Johnson Artur’s desire to relate to others through photography began in 1986, when she visited New York for the first time, staying with a Russian family in a predominantly black neighbourhood in Brooklyn. The journey was a defining experience. ‘It was the first place I arrived with a camera. Everything overwhelmed me, the place and the people,’ says Johnson Artur, who was born to a Russian mother and a Ghanaian father in Bulgaria, and subsequently grew up in Germany with her mother. She became eager to meet – and see pictures of – other people and communities across the African diaspora.
After the trip, Johnson Artur returned to Germany and studied photography. Although she originally intended to return to New York, she instead moved to London and enrolled at the Royal College of Art. Soon after, she began working for magazines such as i-D, The Face, and Vibe, which allowed her to travel around the world and hone her skills. She calls the body of work that she has accumulated over the years her Black Balloon Archive. This title is derived from the song ‘Black Balloons’, which was originally written by Oscar Brown Jr for the Broadway musical Buck White. One line refers to the joy of seeing a large black balloon ‘dancing’ against a ‘snow-white’ sky; by the end, the singer croons, ‘We’ll fill the streets, with dancing feet, beneath the big ol’ black balloon’.
Johnson Artur has indeed filled her archive with dancing feet, but she is far from alone in her attraction to the subject. Since the rise of the small handheld camera in the 1920s, photographers around the world have been drawn to the dance floor. In the 1930s, Brassaï photographed friends, lovers, and dancers in Parisian bars with an intimate candour that’s still striking today. Malick Sidibé photographed at dance halls and soirées in Bamako, Mali during the 1960s. In the 1970s and 1980s, Nan Goldin and a group of fellow photographers, including David Armstrong, documented the most intimate experiences of friends and lovers dancing and embracing at clubs and apartments across Boston and downtown New York. The best work of all these photographers conveys their role as active participants rather than mere observers.
Among her peers, Johnson Artur’s practice and career trajectory overlap with those of Wolfgang Tillmans, who similarly moved from Germany to England in the early 1990s and became known for his photographs of raves, clubs, and queer nightlife that appeared regularly in i-D and other publications. Both artists establish a collaborative process with their models, and the resulting photographs reflect their own subjective experiences while also recording a specific dimension of global contemporary culture.
More recently, Johnson Artur has been photographing a close-knit community of artists, performers, dancers, and clubbers – such as Larry B (also known as Ms Carrie Stacks) and Miss Jason – who are associated with the monthly East London club night PDA. There is a sense of intimacy in Johnson Artur’s photographs of the group, born out of her respect for – and now growing friendship with – her subjects.
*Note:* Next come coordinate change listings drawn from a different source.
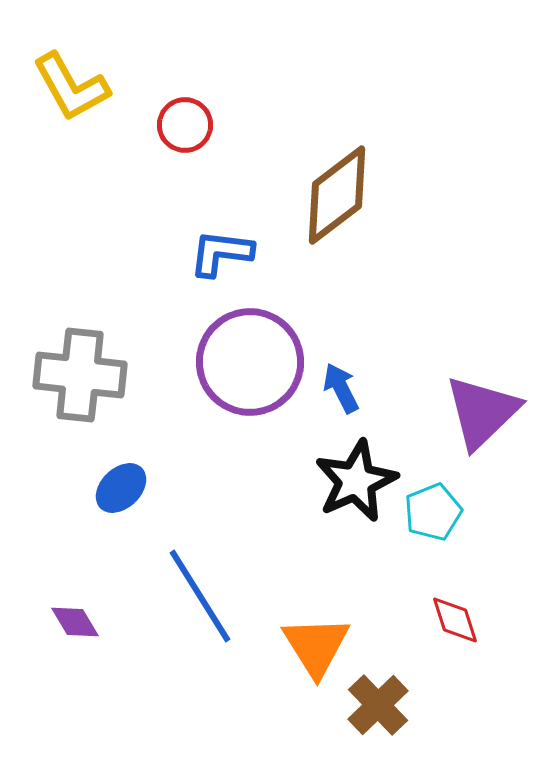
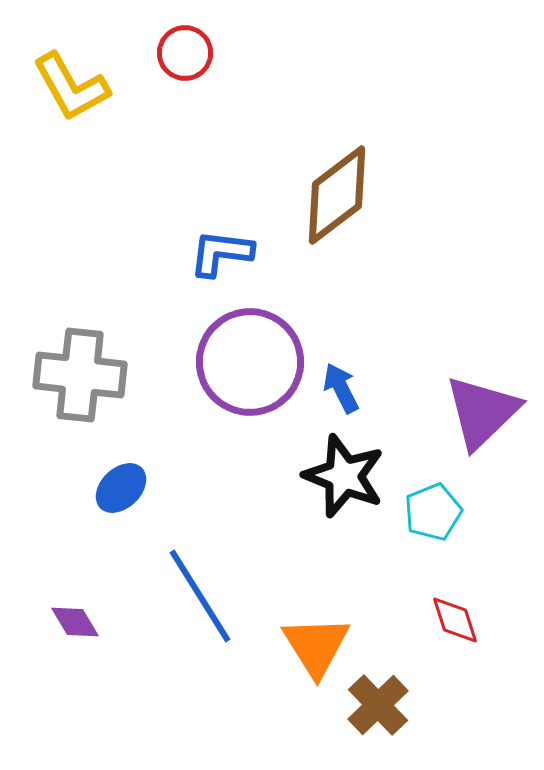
red circle: moved 72 px up
black star: moved 12 px left, 5 px up; rotated 26 degrees counterclockwise
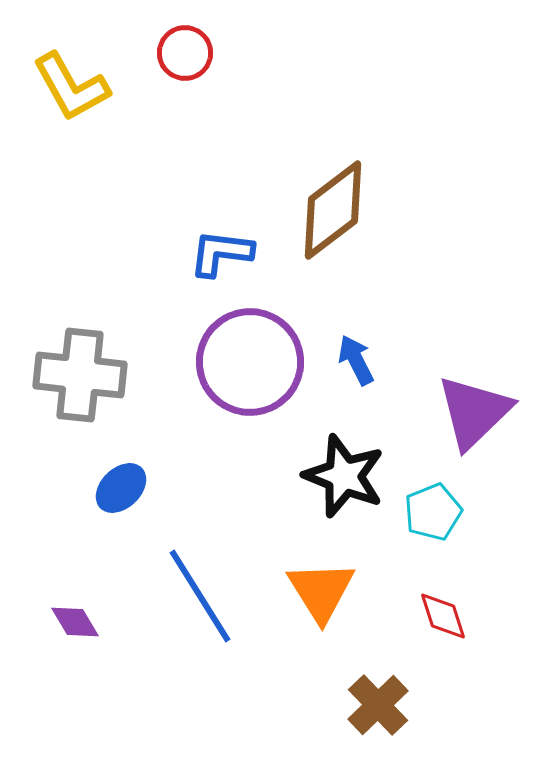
brown diamond: moved 4 px left, 15 px down
blue arrow: moved 15 px right, 28 px up
purple triangle: moved 8 px left
red diamond: moved 12 px left, 4 px up
orange triangle: moved 5 px right, 55 px up
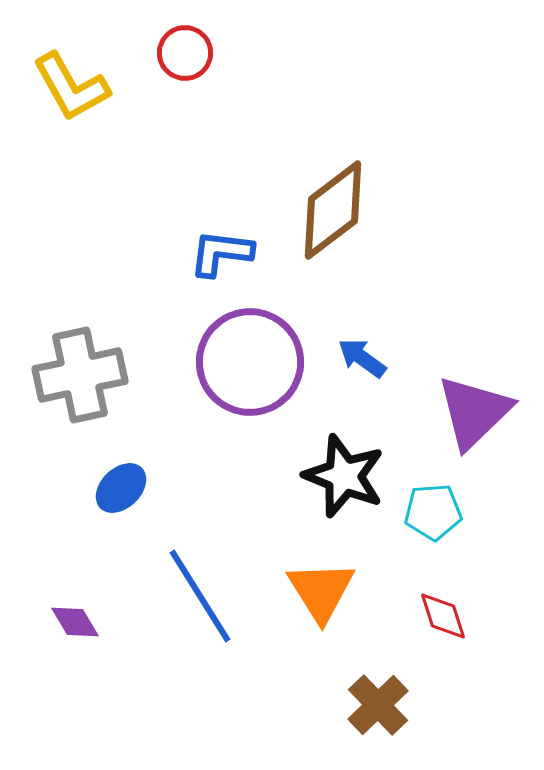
blue arrow: moved 6 px right, 2 px up; rotated 27 degrees counterclockwise
gray cross: rotated 18 degrees counterclockwise
cyan pentagon: rotated 18 degrees clockwise
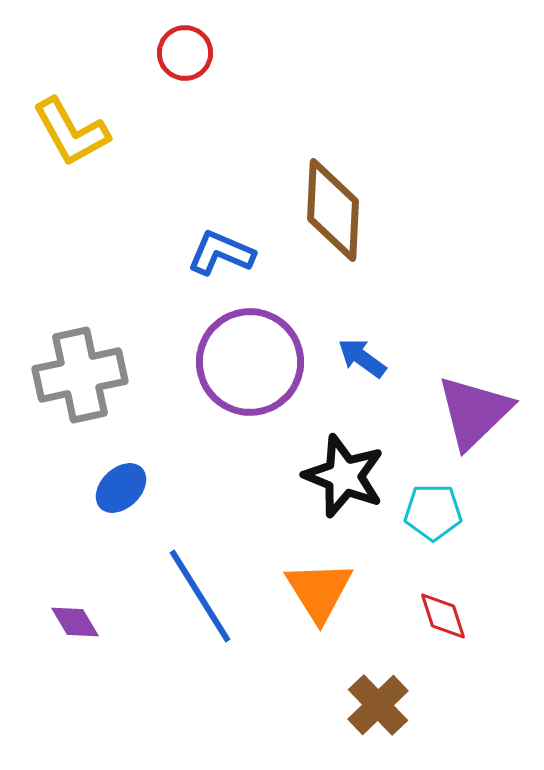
yellow L-shape: moved 45 px down
brown diamond: rotated 50 degrees counterclockwise
blue L-shape: rotated 16 degrees clockwise
cyan pentagon: rotated 4 degrees clockwise
orange triangle: moved 2 px left
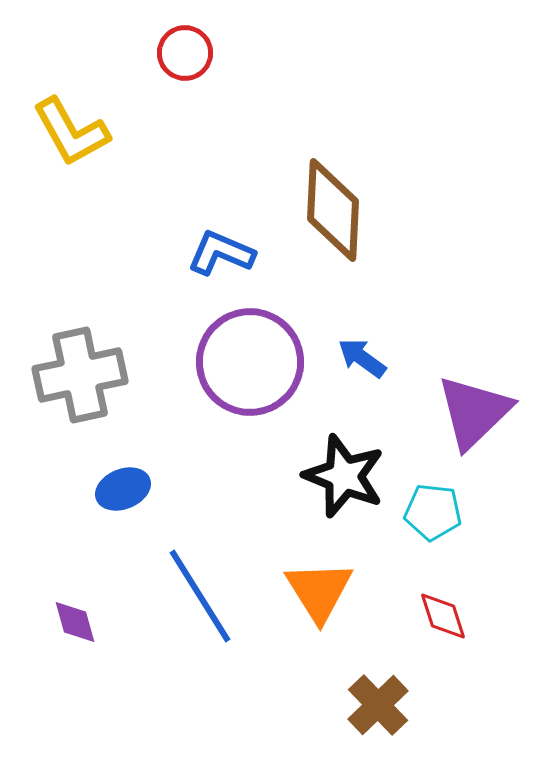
blue ellipse: moved 2 px right, 1 px down; rotated 22 degrees clockwise
cyan pentagon: rotated 6 degrees clockwise
purple diamond: rotated 15 degrees clockwise
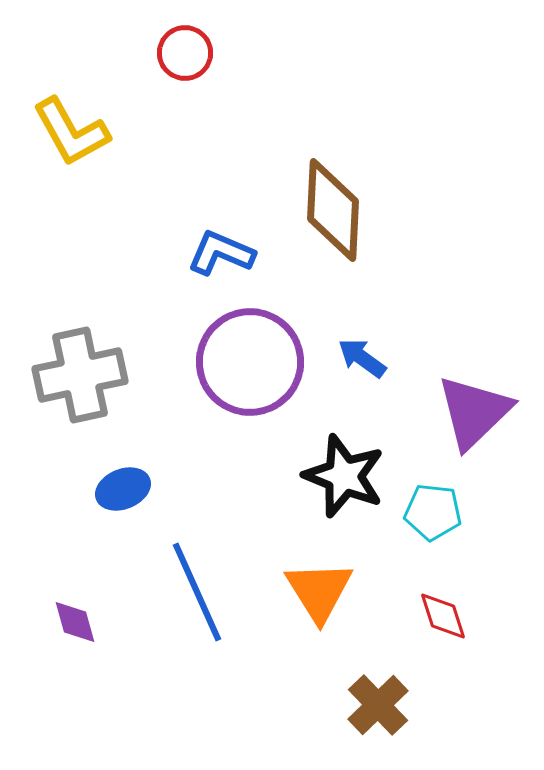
blue line: moved 3 px left, 4 px up; rotated 8 degrees clockwise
These individuals keep company with others in Johnson Artur’s archive, which she organises in a more intuitive manner than most. The artist lives with them in her handcrafted notebooks and sketches, transforming images into materials made for touching, offering another way for her to physically connect with her subjects. In exhibitions, her pictures often fill walls, vitrines, and even the floors. Together, they create new dialogues and connections as viewers are asked to do the footwork.